Your research is completely animal free. Why is this crucial?

It is extremely important to me that research doesn’t involve animals. At present, sadly, it is extremely rare to find projects that completely omit the use of animals, but, in my opinion, it is the way forward for research. 

If we can produce new animal-free models, we can hopefully prevent animals from suffering unnecessarily. And also produce more reliable and effective models for both the prevention and treatment of diseases. Much of the testing done on animals is difficult to translate into humans – our animalfree models may lead to more accurate and potentially faster treatments. 

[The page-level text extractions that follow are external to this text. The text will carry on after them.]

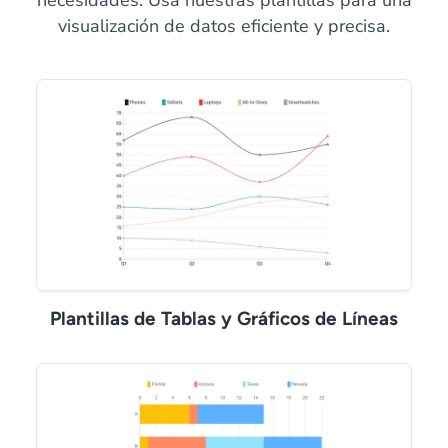
necesidades. Usa nuestras plantillas para una
visualización de datos eficiente y precisa.
Plantillas de Tablas y Gráficos de Líneas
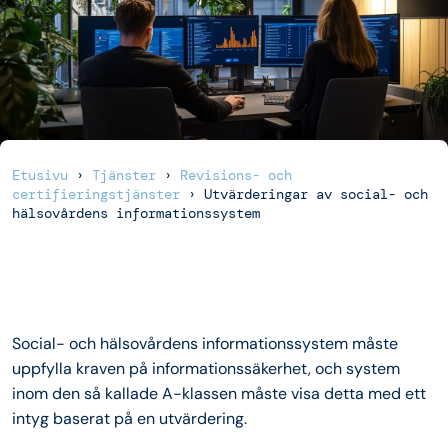
Etusivu
›
Tjänster
›
Revisions- och
certifieringstjänster
›
Utvärderingar av social- och
hälsovårdens informationssystem
Social- och hälsovårdens informationssystem måste
uppfylla kraven på informationssäkerhet, och system
inom den så kallade A-klassen måste visa detta med ett
intyg baserat på en utvärdering.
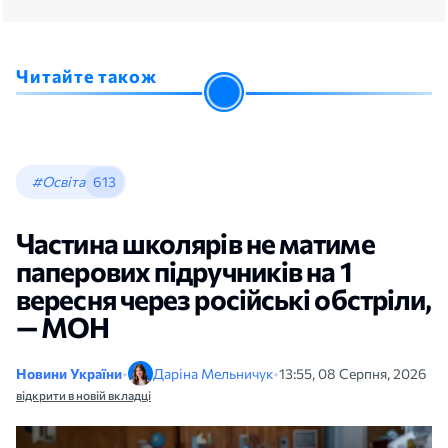
Читайте також
#Освіта
613
Частина школярів не матиме
паперових підручників на 1
вересня через російські обстріли,
— МОН
Новини України
•
Даріна Мельничук
•
13:55, 08 Серпня, 2026
відкрити в новій вкладці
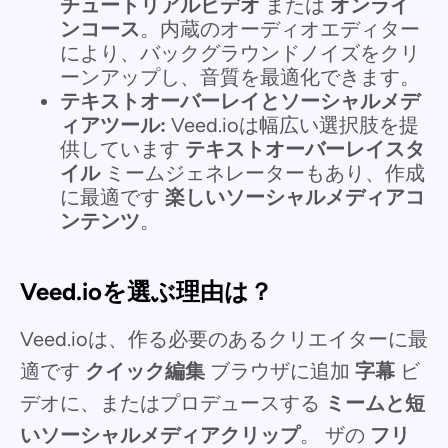
チュートリアルビデオ
または
オンライ
ンコース
。内蔵のオーディオエディター
により、バックグラウンドノイズをクリ
ーンアップし、音質を最適化できます。
テキストオーバーレイとソーシャルメデ
ィアツール:
Veed.ioは幅広い選択肢を提
供しています
テキストオーバーレイスタ
イル
ミームジェネレーターもあり、作成
に最適です
楽しいソーシャルメディアコ
ンテンツ
。
Veed.ioを選ぶ理由は？
Veed.ioは、作る必要のあるクリエイターに最
適です
クイック編集
ブラウザに追加
字幕
ビ
デオに、またはプロデュースする
ミームと短
いソーシャルメディアクリップ
。
ザの
フリ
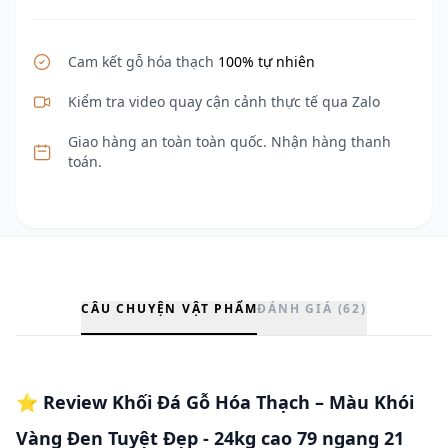
Cam kết gỗ hóa thạch
100% tự nhiên
Kiểm tra video quay cận cảnh thực tế qua Zalo
Giao hàng an toàn toàn quốc. Nhận hàng thanh
toán.
CÂU CHUYỆN VẬT PHẨM
ĐÁNH GIÁ (62)
⭐
Review Khối Đá Gỗ Hóa Thạch – Màu Khói
Vàng Đen Tuyệt Đẹp - 24kg cao 79 ngang 21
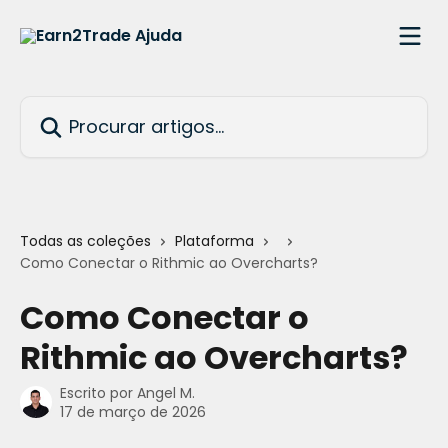
Ir para conteúdo principal
Procurar artigos...
Todas as coleções
Plataforma
Como Conectar o Rithmic ao Overcharts?
Como Conectar o
Rithmic ao Overcharts?
Escrito por
Angel M.
17 de março de 2026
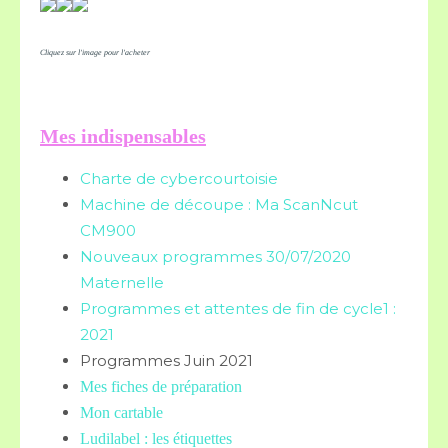
Cliquez sur l'image pour l'acheter
Mes indispensables
Charte de cybercourtoisie
Machine de découpe : Ma ScanNcut
CM900
Nouveaux programmes 30/07/2020
Maternelle
Programmes et attentes de fin de cycle1 :
2021
Programmes Juin 2021
Mes fiches de préparation
Mon cartable
Ludilabel : les étiquettes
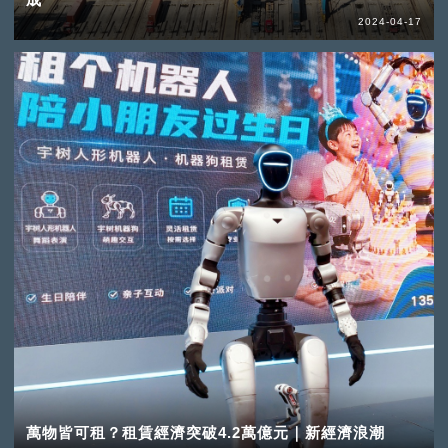
2024-04-17
萬物皆可租？租賃經濟突破4.2萬億元｜新經濟浪潮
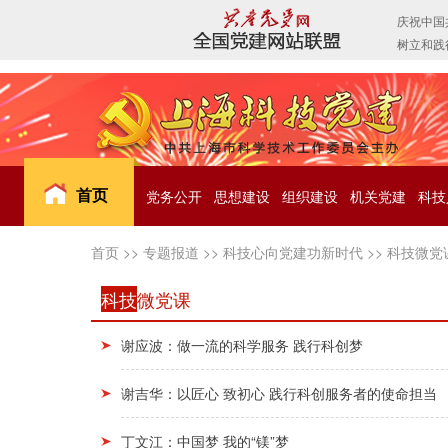
首页
党务公开
思想建设
组织建设
机关党建
科技
首页
>>
专题报道
>>
科技心向党建功新时代
>>
科技微党
科技
微党课
谢应波：做一流的科学服务 践行科创梦
谢吉华：以匠心 致初心 践行科创服务者的使命担当
丁文江：中国梦 我的“镁”梦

What are you working on right now?

I aim to determine whether exposure to certain chemicals could lead to breast cancer. The chemicals I’m studying are called endocrine disrupting agents, which are environmental chemicals that can interfere with the body’s hormone system. Currently, I am working to determine the effects of these chemicals – both short and long-term – through various experiments since it is not completely understood just how these agents act on non-cancerous cells. Whilst in lockdown, I am doing data mining for my project. This involves identifying potential genes involved in breast cancer development. Then determining what pathways or cellular processes they may regulate. Any potential key genes discovered will then be explored further through experiments once we are back in the lab.  

Has anything shocked or surprised you so far?

Perhaps what is most surprising is that such small concentrations of the environmental chemicals demonstrate an effect. This tells us that something must be going on inside the cells when they are exposed to these chemicals. The chemicals are also found in small concentrations in the environment, so there could be big implications for how we can prevent breast cancer. 

Where do you like to be when you’re not working?

I absolutely love sport, and competitive swimming – at the county and regional level – is something I spend many weekends doing. I am also a keen gym-goer and do the park run every weekendScotland is also a great place for walking. I hope to continue to explore this beautiful country when we can go out again.  

The final word…

I would like to say thank you very much to all Breast Cancer UK and Animal Free Research UK supporters. Your generosity means that we can continue to research animal-free models with the aim of replacing animal experiments within scientific research.